_Records to process_

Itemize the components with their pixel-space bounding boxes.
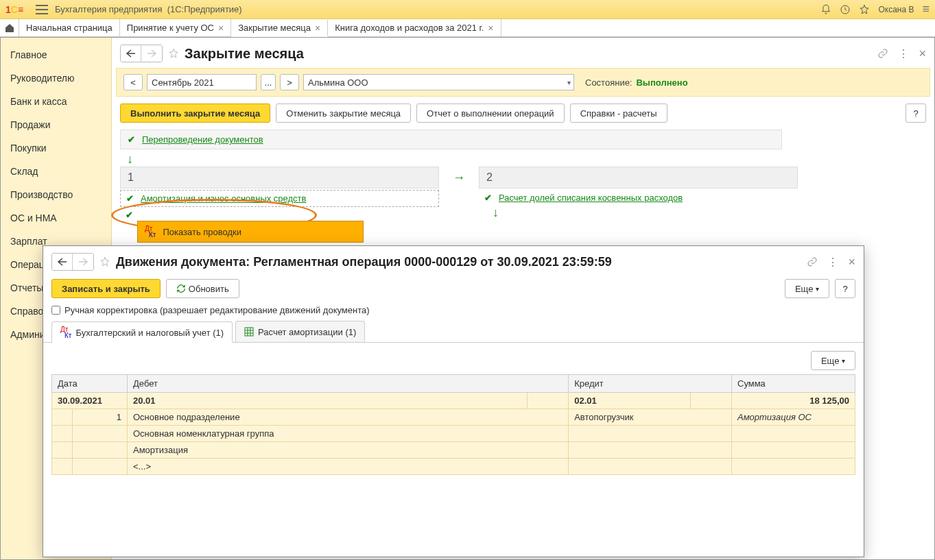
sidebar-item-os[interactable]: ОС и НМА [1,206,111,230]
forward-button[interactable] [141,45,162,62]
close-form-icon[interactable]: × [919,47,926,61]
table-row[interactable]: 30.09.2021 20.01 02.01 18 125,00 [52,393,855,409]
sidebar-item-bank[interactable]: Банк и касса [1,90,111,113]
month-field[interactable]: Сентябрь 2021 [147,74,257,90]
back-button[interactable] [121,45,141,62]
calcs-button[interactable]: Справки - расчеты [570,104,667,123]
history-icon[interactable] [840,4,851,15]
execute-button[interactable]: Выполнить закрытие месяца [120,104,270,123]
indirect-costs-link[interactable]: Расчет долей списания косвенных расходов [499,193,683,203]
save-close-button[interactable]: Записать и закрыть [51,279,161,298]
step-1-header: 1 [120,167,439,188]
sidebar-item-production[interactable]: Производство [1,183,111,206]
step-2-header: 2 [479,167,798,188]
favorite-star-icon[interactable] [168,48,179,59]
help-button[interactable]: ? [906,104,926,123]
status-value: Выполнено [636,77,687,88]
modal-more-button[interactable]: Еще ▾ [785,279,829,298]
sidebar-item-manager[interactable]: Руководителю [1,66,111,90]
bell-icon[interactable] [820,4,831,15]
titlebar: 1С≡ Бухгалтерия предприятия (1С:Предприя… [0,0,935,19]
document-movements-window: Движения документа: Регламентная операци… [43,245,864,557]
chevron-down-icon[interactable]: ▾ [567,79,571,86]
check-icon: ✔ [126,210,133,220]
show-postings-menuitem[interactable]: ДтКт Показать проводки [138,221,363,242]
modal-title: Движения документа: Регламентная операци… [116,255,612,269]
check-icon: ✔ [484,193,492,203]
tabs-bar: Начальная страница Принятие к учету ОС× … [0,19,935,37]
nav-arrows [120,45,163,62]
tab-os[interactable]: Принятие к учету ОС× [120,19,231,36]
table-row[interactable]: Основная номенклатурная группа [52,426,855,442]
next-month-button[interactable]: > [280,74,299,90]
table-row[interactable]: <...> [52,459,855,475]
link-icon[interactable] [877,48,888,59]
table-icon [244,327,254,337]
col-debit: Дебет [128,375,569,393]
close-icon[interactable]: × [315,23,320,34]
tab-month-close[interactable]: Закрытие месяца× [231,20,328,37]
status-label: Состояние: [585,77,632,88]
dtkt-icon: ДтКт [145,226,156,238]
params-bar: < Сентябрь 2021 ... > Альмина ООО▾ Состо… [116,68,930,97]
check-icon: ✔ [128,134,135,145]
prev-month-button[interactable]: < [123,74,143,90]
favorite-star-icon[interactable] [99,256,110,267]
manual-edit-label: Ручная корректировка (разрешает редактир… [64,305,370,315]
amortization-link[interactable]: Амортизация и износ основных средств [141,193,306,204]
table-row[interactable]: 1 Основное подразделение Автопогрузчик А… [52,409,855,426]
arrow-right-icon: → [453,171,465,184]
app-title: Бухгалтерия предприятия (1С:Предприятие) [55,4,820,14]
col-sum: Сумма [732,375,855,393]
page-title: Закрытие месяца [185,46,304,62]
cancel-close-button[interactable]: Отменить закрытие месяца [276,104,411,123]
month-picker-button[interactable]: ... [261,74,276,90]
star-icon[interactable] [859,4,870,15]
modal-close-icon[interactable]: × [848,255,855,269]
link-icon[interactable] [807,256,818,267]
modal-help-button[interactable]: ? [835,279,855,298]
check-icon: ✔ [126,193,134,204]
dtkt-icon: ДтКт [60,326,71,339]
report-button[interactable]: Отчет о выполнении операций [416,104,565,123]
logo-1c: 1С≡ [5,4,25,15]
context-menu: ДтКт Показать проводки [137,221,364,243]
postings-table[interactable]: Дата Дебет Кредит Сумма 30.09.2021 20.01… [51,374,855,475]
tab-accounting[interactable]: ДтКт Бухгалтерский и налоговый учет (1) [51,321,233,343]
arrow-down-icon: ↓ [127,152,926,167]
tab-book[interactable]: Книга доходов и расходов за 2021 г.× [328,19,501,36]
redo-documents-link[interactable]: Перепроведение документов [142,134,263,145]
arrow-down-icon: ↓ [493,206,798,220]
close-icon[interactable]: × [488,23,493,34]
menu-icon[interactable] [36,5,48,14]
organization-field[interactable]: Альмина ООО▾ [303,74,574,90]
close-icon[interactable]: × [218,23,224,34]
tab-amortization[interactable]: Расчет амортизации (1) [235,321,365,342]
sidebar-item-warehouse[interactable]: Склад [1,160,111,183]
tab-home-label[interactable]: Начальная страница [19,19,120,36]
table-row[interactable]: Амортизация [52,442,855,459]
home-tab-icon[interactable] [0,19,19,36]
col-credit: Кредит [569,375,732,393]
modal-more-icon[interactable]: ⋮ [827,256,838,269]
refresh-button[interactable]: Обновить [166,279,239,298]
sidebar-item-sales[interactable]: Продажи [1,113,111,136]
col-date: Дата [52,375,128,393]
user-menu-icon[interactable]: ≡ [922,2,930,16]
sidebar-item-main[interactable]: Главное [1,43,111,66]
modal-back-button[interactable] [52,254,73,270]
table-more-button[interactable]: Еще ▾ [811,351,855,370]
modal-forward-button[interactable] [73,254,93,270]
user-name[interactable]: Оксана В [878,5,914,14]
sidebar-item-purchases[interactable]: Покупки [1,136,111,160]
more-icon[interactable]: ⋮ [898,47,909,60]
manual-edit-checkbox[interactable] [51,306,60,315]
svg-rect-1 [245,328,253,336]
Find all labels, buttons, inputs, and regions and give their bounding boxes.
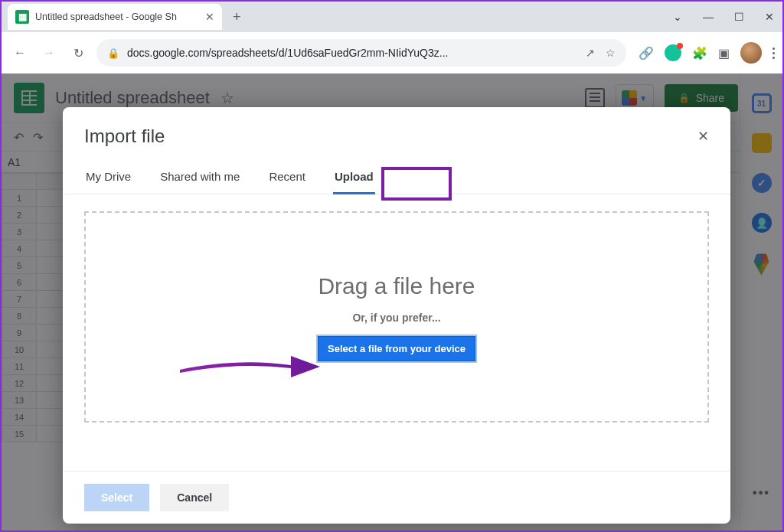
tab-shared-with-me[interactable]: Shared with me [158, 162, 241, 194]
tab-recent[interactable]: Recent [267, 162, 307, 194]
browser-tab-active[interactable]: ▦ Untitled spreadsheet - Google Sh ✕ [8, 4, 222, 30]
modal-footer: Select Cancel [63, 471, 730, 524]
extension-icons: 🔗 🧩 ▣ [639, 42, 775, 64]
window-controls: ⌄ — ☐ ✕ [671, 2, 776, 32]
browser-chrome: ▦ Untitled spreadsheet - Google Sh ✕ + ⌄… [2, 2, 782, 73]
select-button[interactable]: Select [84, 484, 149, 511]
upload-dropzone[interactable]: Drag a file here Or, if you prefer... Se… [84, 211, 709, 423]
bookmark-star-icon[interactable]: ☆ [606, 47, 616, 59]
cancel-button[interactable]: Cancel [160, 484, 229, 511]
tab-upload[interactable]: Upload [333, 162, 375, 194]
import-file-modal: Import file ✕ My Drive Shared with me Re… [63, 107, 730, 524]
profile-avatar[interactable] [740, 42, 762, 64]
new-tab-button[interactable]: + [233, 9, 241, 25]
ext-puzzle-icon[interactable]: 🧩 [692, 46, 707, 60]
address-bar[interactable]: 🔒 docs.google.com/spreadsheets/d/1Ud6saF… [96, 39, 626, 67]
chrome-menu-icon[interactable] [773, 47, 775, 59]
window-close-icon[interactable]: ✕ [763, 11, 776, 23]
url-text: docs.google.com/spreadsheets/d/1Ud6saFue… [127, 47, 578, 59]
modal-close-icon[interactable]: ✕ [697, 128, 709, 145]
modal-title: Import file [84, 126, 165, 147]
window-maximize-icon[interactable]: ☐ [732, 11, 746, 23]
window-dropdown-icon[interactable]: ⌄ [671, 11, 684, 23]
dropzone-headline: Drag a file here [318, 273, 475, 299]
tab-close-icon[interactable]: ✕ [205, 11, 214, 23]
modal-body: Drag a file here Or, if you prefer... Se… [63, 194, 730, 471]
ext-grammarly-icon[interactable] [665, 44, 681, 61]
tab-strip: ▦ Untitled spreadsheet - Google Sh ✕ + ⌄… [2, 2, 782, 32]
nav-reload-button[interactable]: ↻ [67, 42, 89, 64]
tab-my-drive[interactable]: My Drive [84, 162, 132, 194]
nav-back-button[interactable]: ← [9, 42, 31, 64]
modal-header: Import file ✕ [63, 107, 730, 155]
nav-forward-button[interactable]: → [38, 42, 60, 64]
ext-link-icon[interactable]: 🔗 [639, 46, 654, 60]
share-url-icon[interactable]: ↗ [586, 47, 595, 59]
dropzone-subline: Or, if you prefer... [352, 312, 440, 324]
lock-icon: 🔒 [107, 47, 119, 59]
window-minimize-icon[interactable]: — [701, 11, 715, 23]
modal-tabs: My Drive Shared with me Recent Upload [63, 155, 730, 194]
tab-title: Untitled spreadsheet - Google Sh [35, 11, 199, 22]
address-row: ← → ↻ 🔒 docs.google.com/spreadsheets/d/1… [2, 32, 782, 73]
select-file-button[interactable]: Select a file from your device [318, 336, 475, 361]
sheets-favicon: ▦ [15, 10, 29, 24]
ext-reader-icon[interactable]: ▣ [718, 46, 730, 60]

_Task goal_
Return each full line of the entries that contains the word "Кредит".

_Output for this task_
postings-table[interactable]: Дата Дебет Кредит Сумма 30.09.2021 20.01… [51,374,855,475]
col-credit: Кредит [569,375,732,393]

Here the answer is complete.